General Ahmed al-Mismari said Haftar’s eastern-based Libyan National Army has been gaining ground in heavy fighting on the capital’s outskirts, where they’d been largely bogged down since launching the offensive in April to unseat the rival United Nations-backed government.

A halt to the war “is not even proposed in the general command at all. This is a battle against terrorists who’ve committed crimes against civilians, and the Libyan state,” he said.

Haftar’s forces defeated Islamist militants in the east of the country before capturing the south in early 2019 and then advancing on Tripoli. They also control most of Libya’s oil resources, though security is often tenuous as shown by the LNA’s eviction from the El-Feel field on Wednesday.

The war for the capital has drawn in growing Russian intervention on Haftar’s behalf, prompting growing concern in Washington, which had largely watched from the sidelines as the battle unfolded in the North African state that sits on top of Africa’s largest proven oil reserves. Western officials say at least 1,400 mercenaries with the Russian Wagner group have been deployed to Libya since September to assist Haftar. Russia has denied the presence of its mercenaries in Libya, while the LNA disputes the numbers.
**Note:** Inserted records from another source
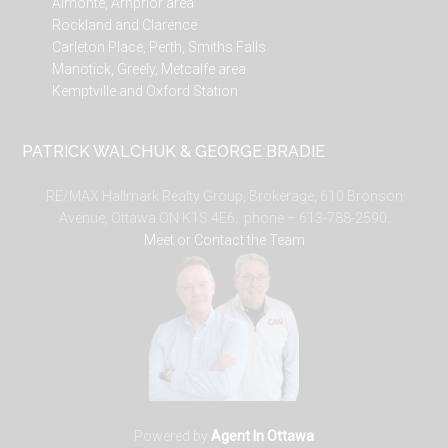
Almonte, Arnprior area
Rockland and Clarence
Carleton Place, Perth, Smiths Falls
Manotick, Greely, Metcalfe area
Kemptville and Oxford Station
PATRICK WALCHUK & GEORGE BRADIE
RE/MAX Hallmark Realty Group, Brokerage, 610 Bronson
Avenue, Ottawa ON K1S 4E6. phone – 613-788-2590.
Meet or Contact the Team
Powered by
Agent In Ottawa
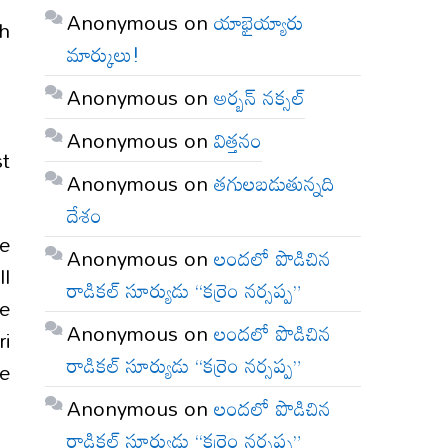
Anonymous
on
యాభైయ్యారు
th
మార్కులు!
Anonymous
on
అర్బన్ నక్సల్
Anonymous
on
విత్తనం
st
Anonymous
on
తగులబడుతున్నది
దేశం
e
Anonymous
on
లందలో పొడిచిన
ll
రాడికల్ సూర్యుడు “కర్రెం నర్సప్ప”
he
Anonymous
on
లందలో పొడిచిన
ri
రాడికల్ సూర్యుడు “కర్రెం నర్సప్ప”
he
Anonymous
on
లందలో పొడిచిన
రాడికల్ సూర్యుడు “కర్రెం నర్సప్ప”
“There is a team or two only for maintenance and to direct Libyan technicians to fix weapons, because we have old Soviet weapons,” Mismari said, adding that the groups were “very small.”

Libya has been wracked by violence ever since the NATO-backed ouster of Moammar Qaddafi in 2011, with the instability allowing Libya to become a bastion for Islamist radicals and a magnet for migrants hoping to reach Europe. Haftar launched his campaign on Tripoli just as the UN was laying the groundwork for a conference meant to reunited the divided country, which has dueling governments in Tripoli and another in Tobruk allied with Haftar.

The LNA accuses the Tripoli administration of Prime Minister Fayez al-Sarraj of squandering public finances and harboring extremists, claims it rejects pointing to anti-terrorism collaboration with Western nations.

Regional powers including the United Arab Emirates and Egypt, both U.S. allies, were already supporting the LNA, while Turkey has backed the Tripoli-based government.

Now Russia’s expanding involvement means it could dictate how the war -- and any eventual peace deal -- will be conducted. Moscow’s clout has, though, alarmed the U.S. and some of Haftar’s foreign backers, who fear losing their influence, according to officials familiar with the matter who asked not to be named.

The U.S. State Department has called on Haftar to stop the fighting as Germany leads an initiative to host an international conference in Berlin to end foreign intervention in the conflict. There has also been pressure on both sides to accept a meeting. Mismari said the LNA has neither rejected nor agreed yet to talks.